Credit reference agency Equifax has finally confirmed that the accounts of almost 400,000 British people were caught up in its US systems data breach this summer, which saw the details of as many as 143 million Americans compromised.
The breach, which is believed to have started in mid-May and was only uncovered at the end of July, has affected about 44 per cent of the country's adult population, leaving them open to the risk of identity theft.
It was rumoured that the details of a number of British people might have been compromised at the same time. Now, Equifax has finally come clean.
In a statement tonight, it claimed that its systems in the UK were not affected by the breach, but that due to a "process failure" some UK consumer information was nevertheless compromised.
"The investigation shows that a file containing UK consumer information may potentially have been accessed.

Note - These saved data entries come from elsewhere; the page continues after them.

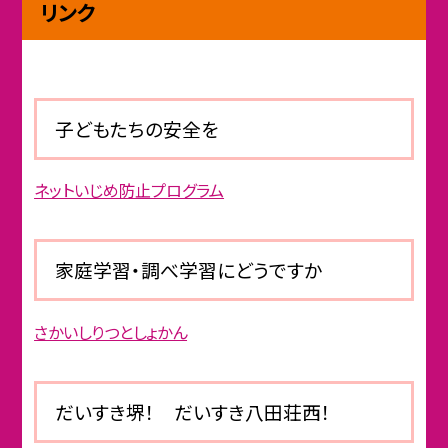
リンク
子どもたちの安全を
ネットいじめ防止プログラム
家庭学習・調べ学習にどうですか
さかいしりつとしょかん
だいすき堺！ だいすき八田荘西！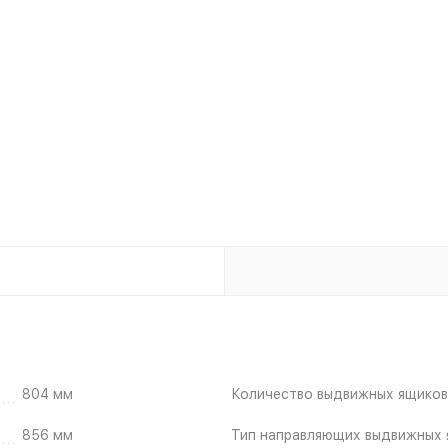
804 мм
Количество выдвижных ящиков
856 мм
Тип направляющих выдвижных 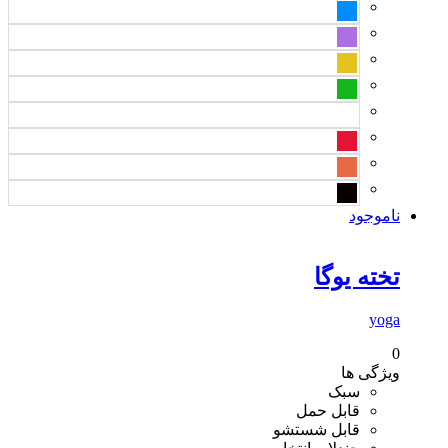
ناموجود
تخته یوگا
yoga
0
ویژگی ها
سبک
قابل حمل
قابل شستشو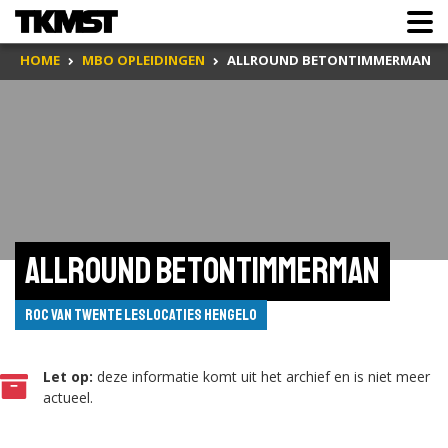
HOME
MBO OPLEIDINGEN
ALLROUND BETONTIMMERMAN
Allround betontimmerman
ROC van Twente leslocaties Hengelo
Let op:
deze informatie komt uit het archief en is niet meer
actueel.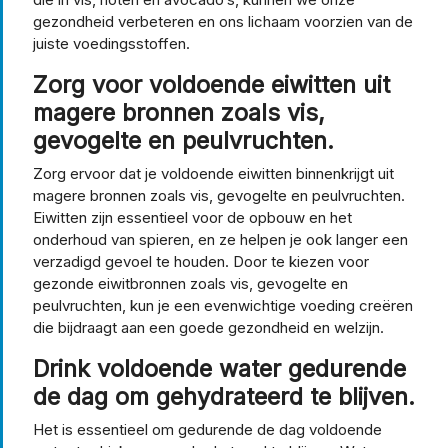
gezondheid verbeteren en ons lichaam voorzien van de
juiste voedingsstoffen.
Zorg voor voldoende eiwitten uit
magere bronnen zoals vis,
gevogelte en peulvruchten.
Zorg ervoor dat je voldoende eiwitten binnenkrijgt uit
magere bronnen zoals vis, gevogelte en peulvruchten.
Eiwitten zijn essentieel voor de opbouw en het
onderhoud van spieren, en ze helpen je ook langer een
verzadigd gevoel te houden. Door te kiezen voor
gezonde eiwitbronnen zoals vis, gevogelte en
peulvruchten, kun je een evenwichtige voeding creëren
die bijdraagt aan een goede gezondheid en welzijn.
Drink voldoende water gedurende
de dag om gehydrateerd te blijven.
Het is essentieel om gedurende de dag voldoende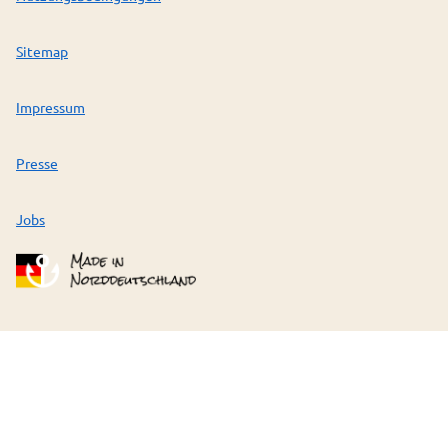
Sitemap
Impressum
Presse
Jobs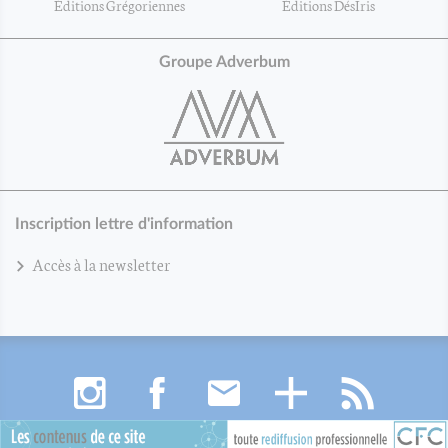
Éditions Grégoriennes
Éditions DésIris
Groupe Adverbum
Inscription lettre d'information
Accès à la newsletter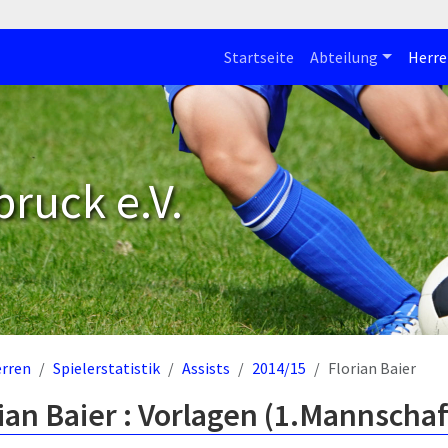
Startseite
Abteilung
Herre
bruck e.V.
rren
Spielerstatistik
Assists
2014/15
Florian Baier
ian Baier : Vorlagen (1.Mannschaf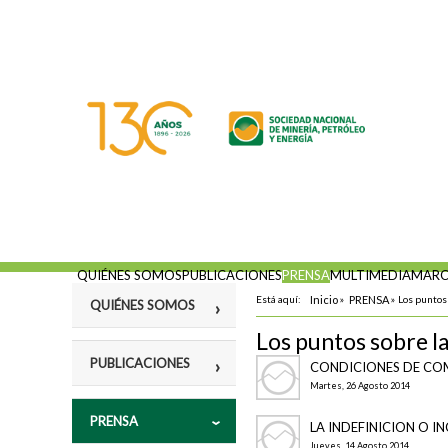
QUIÉNES SOMOS
PUBLICACIONES
PRENSA
MULTIMEDIA
MARC
Está aquí:
Inicio
»
PRENSA
»
Los puntos 
QUIÉNES SOMOS
Los puntos sobre la
Misión
PUBLICACIONES
CONDICIONES DE COM
Fines
Martes, 26 Agosto 2014
Violencia y
PRENSA
Estatutos
vulneración a los
LA INDEFINICION O 
Derechos
Jueves, 14 Agosto 2014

This was due to a process failure, corrected in 2016, which led to a limited amount of UK data being stored in the US between 2011 and 2016," it admitted in the statement.
It continued: "The information was restricted to: Name, date of birth, email address and a telephone number, and Equifax can confirm that the data does not include any residential address information, password information or financial data.

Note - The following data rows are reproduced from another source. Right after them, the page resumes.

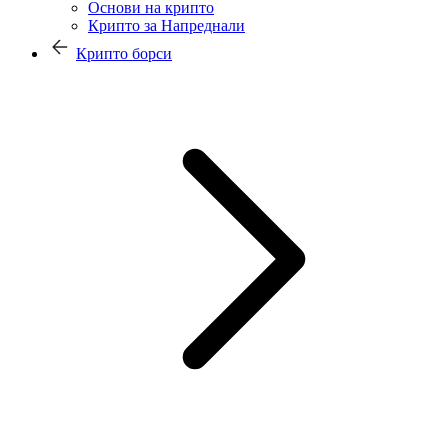
Основи на крипто
Крипто за Напреднали
Крипто борси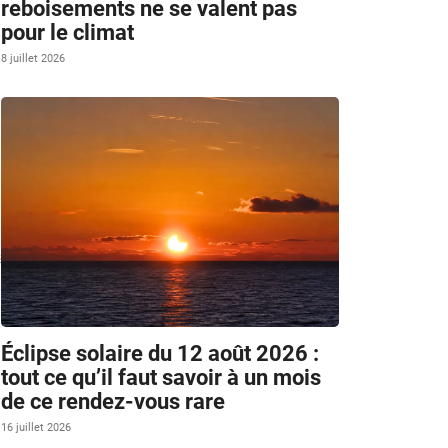
reboisements ne se valent pas
pour le climat
8 juillet 2026
s
Éclipse solaire du 12 août 2026 :
tout ce qu’il faut savoir à un mois
de ce rendez-vous rare
16 juillet 2026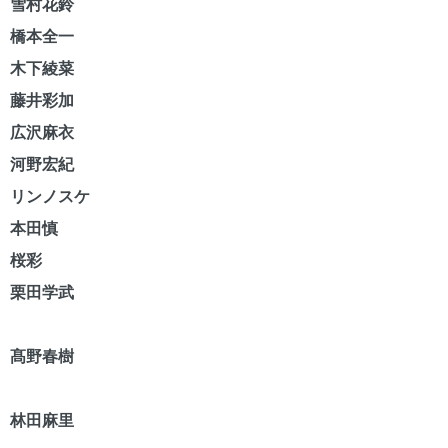
雪村花鈴
橋本全一
木下綾菜
藤井彩加
広沢麻衣
河野宏紀
リンノスケ
本田慎
桜彩
栗田学武
髙野春樹
林田麻里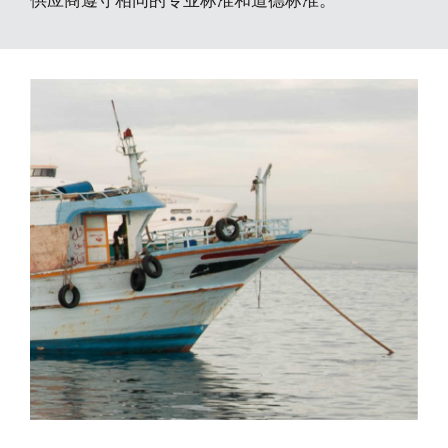
供应商遵守相同的专业标准和道德标准。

"Having concluded the initial assessment Equifax has established that it is likely to need to contact fewer than 400,000 UK consumers in order to offer them appropriate advice and a range of services to help safeguard and reassure them."
The company claims that the information contained in the files is likely to be insufficient for the purpose of identify theft, but will offer "free comprehensive identity protection service" to those affected, which will also include "web and social media monitoring alerting the consumer to any publically available information about them".
It's not clear whether these offers will come with strings attached, as in the US, which effectively barred recipients from suing the company for damages.
The scale of the breach is so great that the CEO, Richard Smith, has been called to testify before a congressional committee next month, while one US lawmaker has likened it to the Enron scandal.
Security guru Bruce Schneier, meanwhile, has once again suggested that the hack demonstrates why IT security requires Sarbanes-Oxley-style government regulation.